_Exercise directions_
Whatever pictures appear, omit them, and repeat the data below exactly.

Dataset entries
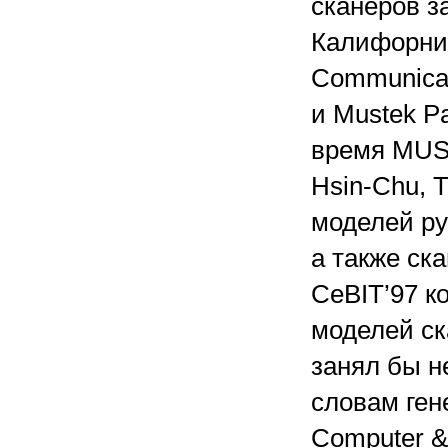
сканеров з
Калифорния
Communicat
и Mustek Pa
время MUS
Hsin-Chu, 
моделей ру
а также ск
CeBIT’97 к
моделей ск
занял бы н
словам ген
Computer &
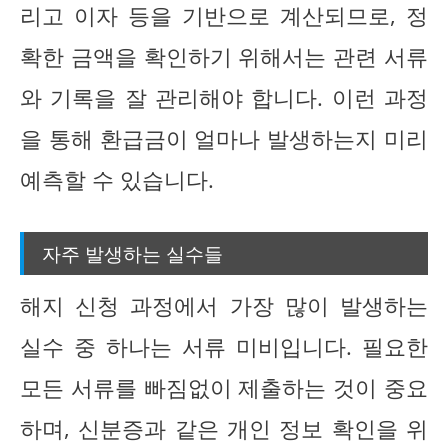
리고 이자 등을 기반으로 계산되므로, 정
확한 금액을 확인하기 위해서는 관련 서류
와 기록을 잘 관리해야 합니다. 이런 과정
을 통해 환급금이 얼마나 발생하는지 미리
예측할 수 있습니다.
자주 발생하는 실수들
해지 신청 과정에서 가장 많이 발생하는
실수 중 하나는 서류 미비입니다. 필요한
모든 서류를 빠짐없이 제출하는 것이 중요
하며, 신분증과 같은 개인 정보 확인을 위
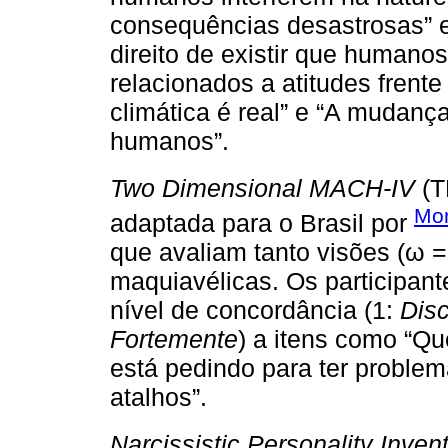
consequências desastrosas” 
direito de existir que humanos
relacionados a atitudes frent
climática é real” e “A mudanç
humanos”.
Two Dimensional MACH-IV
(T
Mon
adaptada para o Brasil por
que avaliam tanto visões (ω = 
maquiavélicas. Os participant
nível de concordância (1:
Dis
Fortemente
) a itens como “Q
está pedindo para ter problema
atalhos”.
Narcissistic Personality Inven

_Solution for this task_
сканеров з
Калифорния
Communicat
и Mustek Pa
время MUS
Hsin-Chu, 
моделей ру
а также ск
CeBIT’97 к
моделей ск
занял бы н
словам ген
Computer &
리고 이자 등을 기반으로 계산되므로, 정
확한 금액을 확인하기 위해서는 관련 서류
와 기록을 잘 관리해야 합니다. 이런 과정
을 통해 환급금이 얼마나 발생하는지 미리
예측할 수 있습니다.
자주 발생하는 실수들
해지 신청 과정에서 가장 많이 발생하는
실수 중 하나는 서류 미비입니다. 필요한
모든 서류를 빠짐없이 제출하는 것이 중요
하며, 신분증과 같은 개인 정보 확인을 위
consequências desastrosas” 
direito de existir que humanos
relacionados a atitudes frent
climática é real” e “A mudanç
humanos”.
Two Dimensional MACH-IV
(T
Mon
adaptada para o Brasil por
que avaliam tanto visões (ω = 
maquiavélicas. Os participant
nível de concordância (1:
Dis
Fortemente
) a itens como “Q
está pedindo para ter problema
atalhos”.
Narcissistic Personality Inven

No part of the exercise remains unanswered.